▶ Exercise requirements
Scan the data below. Pull out each line where "gula" occurs.

▶ Source material
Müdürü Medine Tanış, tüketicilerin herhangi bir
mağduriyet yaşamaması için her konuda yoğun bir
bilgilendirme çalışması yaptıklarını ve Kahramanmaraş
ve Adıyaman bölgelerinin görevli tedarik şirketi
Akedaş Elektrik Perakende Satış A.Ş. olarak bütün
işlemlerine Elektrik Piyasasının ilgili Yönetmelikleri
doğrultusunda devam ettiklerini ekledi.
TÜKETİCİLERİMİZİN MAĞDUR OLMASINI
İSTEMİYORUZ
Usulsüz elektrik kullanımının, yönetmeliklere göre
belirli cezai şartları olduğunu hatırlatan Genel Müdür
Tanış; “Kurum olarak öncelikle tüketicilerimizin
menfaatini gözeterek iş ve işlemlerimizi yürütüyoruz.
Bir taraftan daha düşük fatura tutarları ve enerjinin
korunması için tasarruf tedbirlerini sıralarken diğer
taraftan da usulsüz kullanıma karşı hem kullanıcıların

* * *

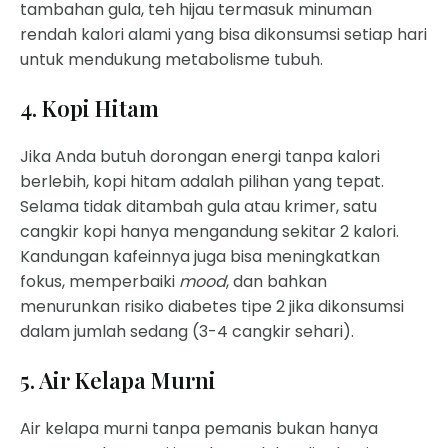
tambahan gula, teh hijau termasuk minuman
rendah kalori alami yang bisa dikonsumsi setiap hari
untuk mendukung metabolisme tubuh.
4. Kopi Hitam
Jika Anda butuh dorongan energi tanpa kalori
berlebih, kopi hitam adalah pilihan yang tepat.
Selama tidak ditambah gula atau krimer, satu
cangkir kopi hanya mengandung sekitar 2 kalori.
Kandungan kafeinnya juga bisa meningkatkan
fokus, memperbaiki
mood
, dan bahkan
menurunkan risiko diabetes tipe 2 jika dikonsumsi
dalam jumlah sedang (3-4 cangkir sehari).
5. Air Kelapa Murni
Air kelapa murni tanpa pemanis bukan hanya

▶ Exercise output
tambahan gula, teh hijau termasuk minuman
Selama tidak ditambah gula atau krimer, satu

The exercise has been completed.